Dinding tak bersalah menjadi samsak gorila. Kasihan. Gorila dan beruang sawah berantem akibat si beruang membaca isi pesan dalam ponsel gorila. Isi pesan dari perempuan lain yang dianggap beruang sawah mempunyai tendensi perselingkuhan. Situ yang cemburu, saya yang tidak bisa tidur siang, dan dinding jadi korban.
Bukan hanya panci yang menjadi instrumen perkelahian. Kadang - kadang helm. Saya pernah mendengar kalau si beruang menjerit kesakitan dan menangis setelah dilempar helm. Saya tahu kalau yang dilempar helm dari bunyinya. Suara khas yang ditimbulkan kalau helm jatuh. Suara si beruang lagi - lagi sampai kamar saya.

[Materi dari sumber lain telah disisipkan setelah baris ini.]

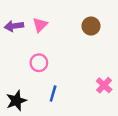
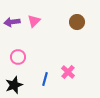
pink circle: (39, 63) -> (18, 57), moved
pink cross: (104, 85) -> (68, 72), moved

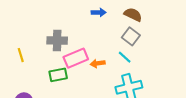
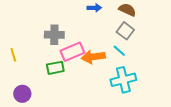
yellow line: (21, 55) -> (13, 55), moved
orange arrow: (98, 63) -> (93, 57), size x1.6

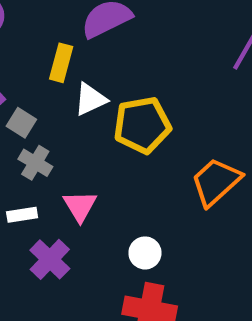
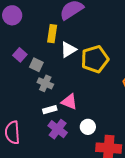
pink triangle: (80, 206) -> (69, 102), turned -30
white rectangle: (22, 215) -> (50, 110), moved
white circle: (145, 253) -> (88, 127), moved

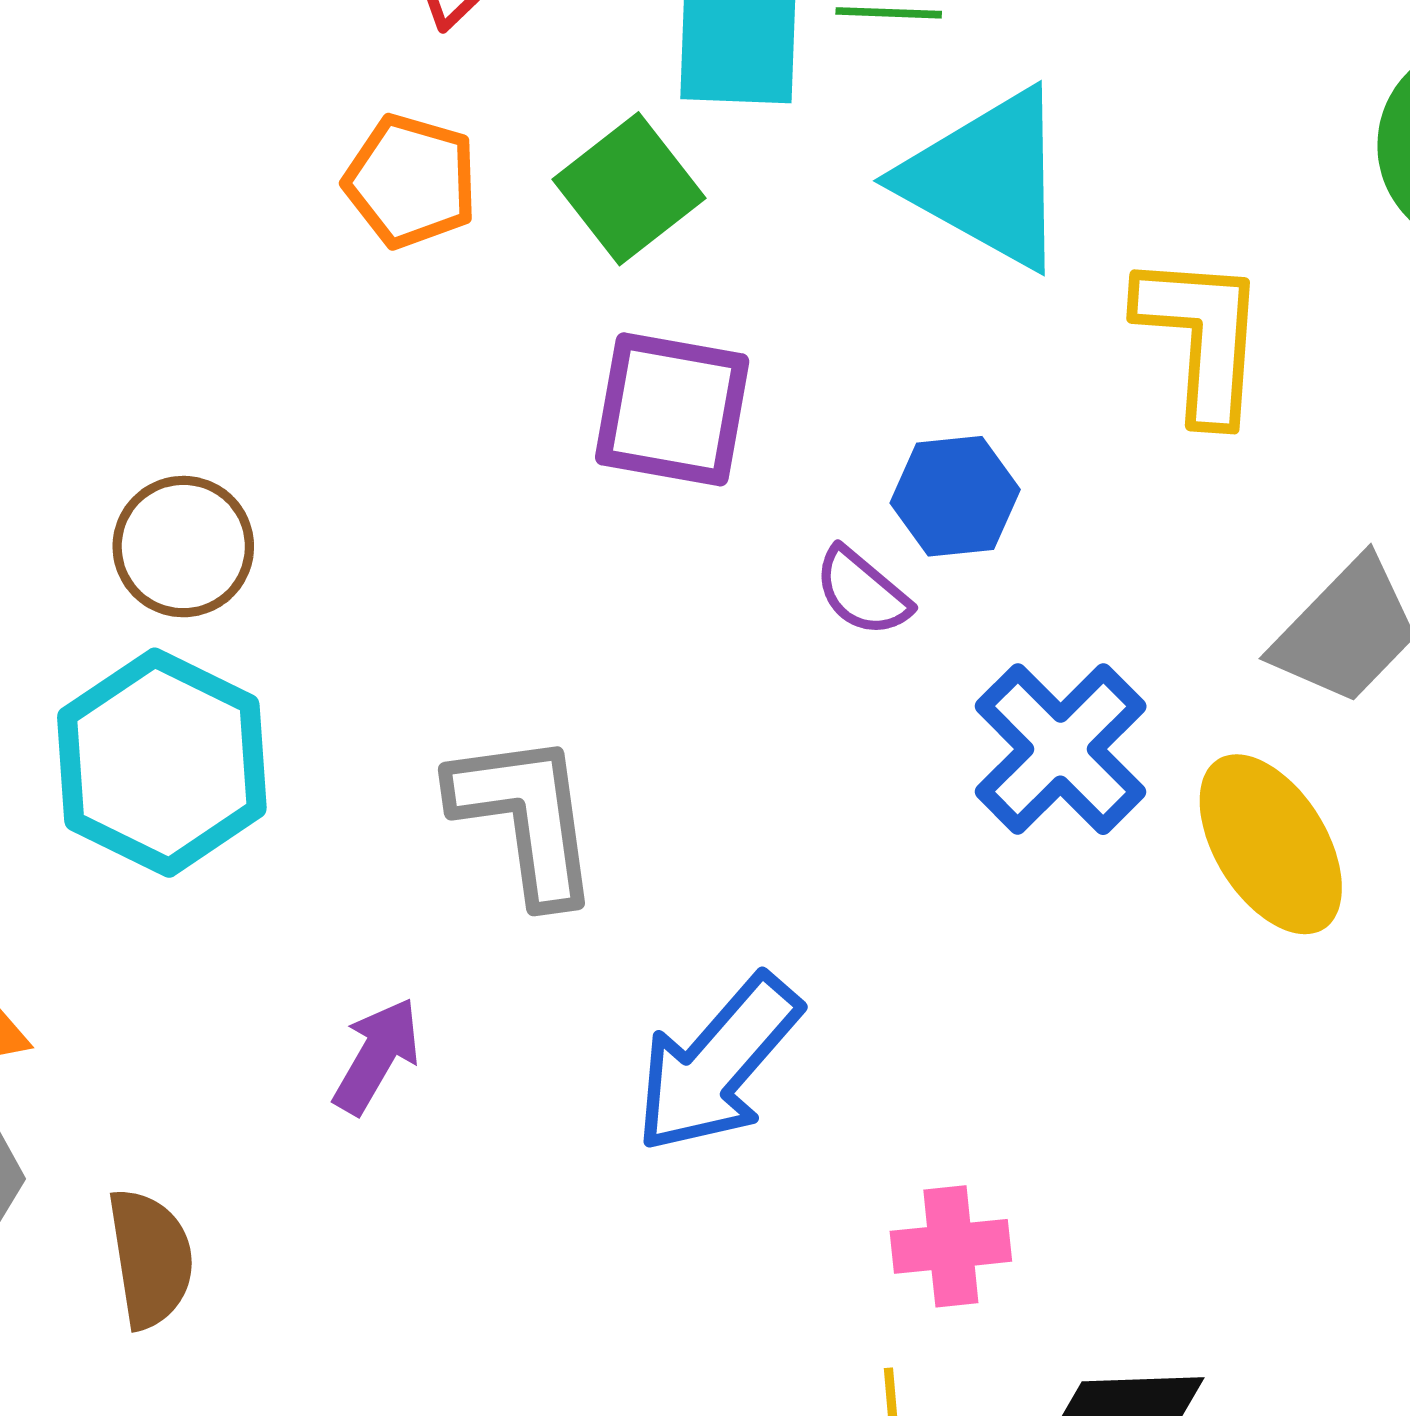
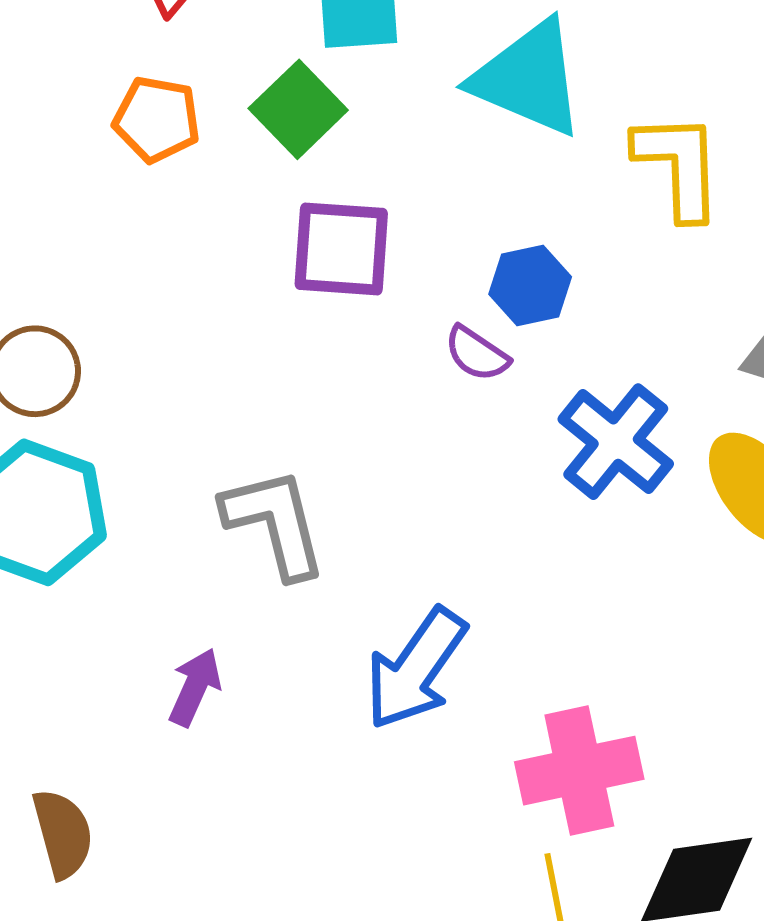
pink cross: (951, 1246) -> (579, 771), size x1.6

"Asuuu, aku ojo dibalangi helm toh. Loro awakku, suuu! Bajingaaaaaaaaaan!"
Saya memilih mengungsi dari ledakan vulkanik sesaat tersebut.

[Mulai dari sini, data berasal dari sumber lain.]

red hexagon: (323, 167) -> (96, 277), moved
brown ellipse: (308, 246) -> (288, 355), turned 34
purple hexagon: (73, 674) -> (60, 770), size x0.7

Saya masih ingat ketika bulan puasa tahun lalu. Mereka berantem hebat, lagi. Saya dan teman kost baru balik dari makan sahur. Terdengar bunyi ribut yang tak asing. Beberapa menit kemudian si beruang menangis sambil berlari kecil menuju motornya yang diparkir. Lagi - lagi karena helm mengenai kepalanya. Beruang sawah menghidupkan motornya dan bergerak meninggalkan pagar bangunan kost. Malah terlihat seperti atraksi. Beruang sawah menangis sambil naek motor.
Saya kembali ke kamar setelahnya. Si gorila sedang berisik, ia marah - marah di telepon.

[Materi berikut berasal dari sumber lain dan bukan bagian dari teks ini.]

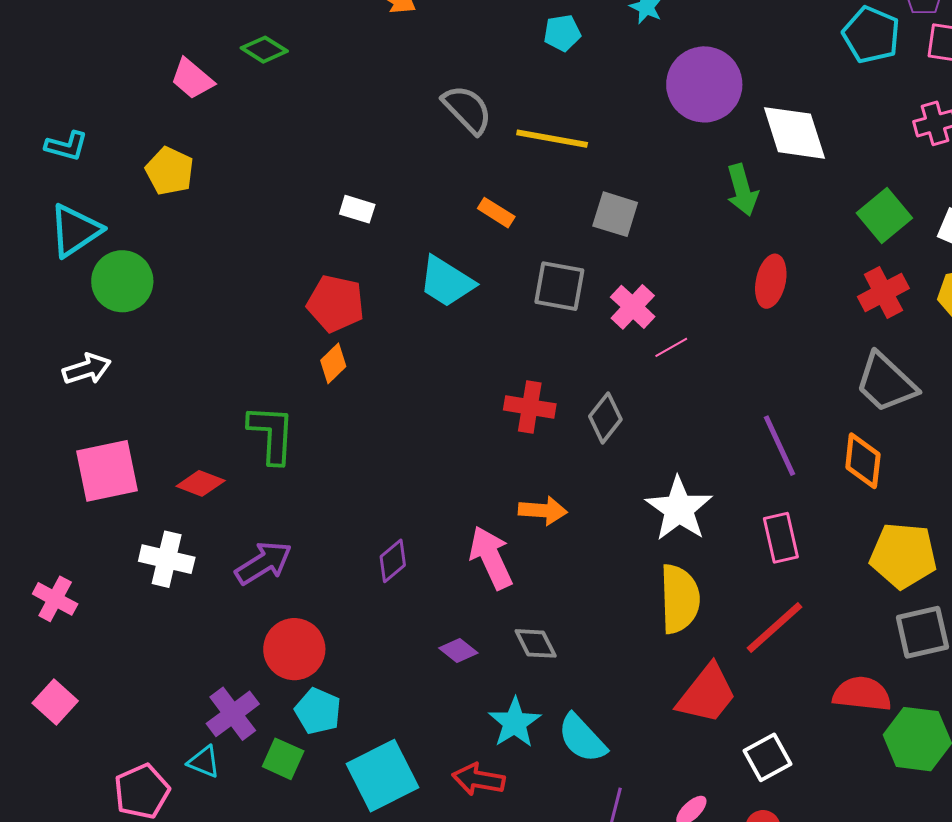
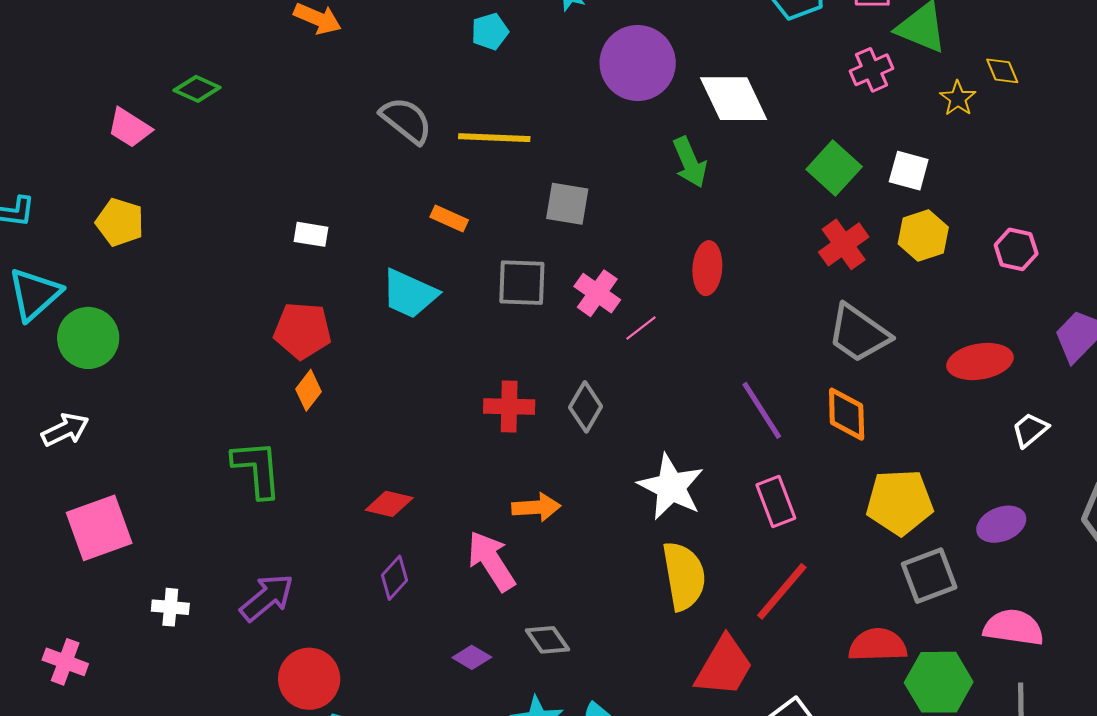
red ellipse: (771, 281) -> (707, 268), moved
red diamond: (201, 483) -> (389, 504), moved
white cross: (167, 559) -> (170, 607), size x0.7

"Awas, nek kowe koyo ngono, aku ra gelem karo kowe!"
"Kowe ra oleh rene meneh!"
"Iyoo kowe yo cen bajingan og, asuuu!"
Setengah jam, polusi suara berakhir. Saya tidur. Saya pikir mereka putus hubungan dan hidup saya akan tentram. Tanpa bising dari kamar depan. Ah bahagianya. Sepintas gambar pemandangan kebun bunga berwarna - warni dan kupu - kupu mungil terbang mencari madu. Sungai mengalir tenang, cahaya matahari memantul menyilaukan mata. Perempuan - perempuan sedang mandi sambil bercanda. Saya tidur nyenyak hari itu.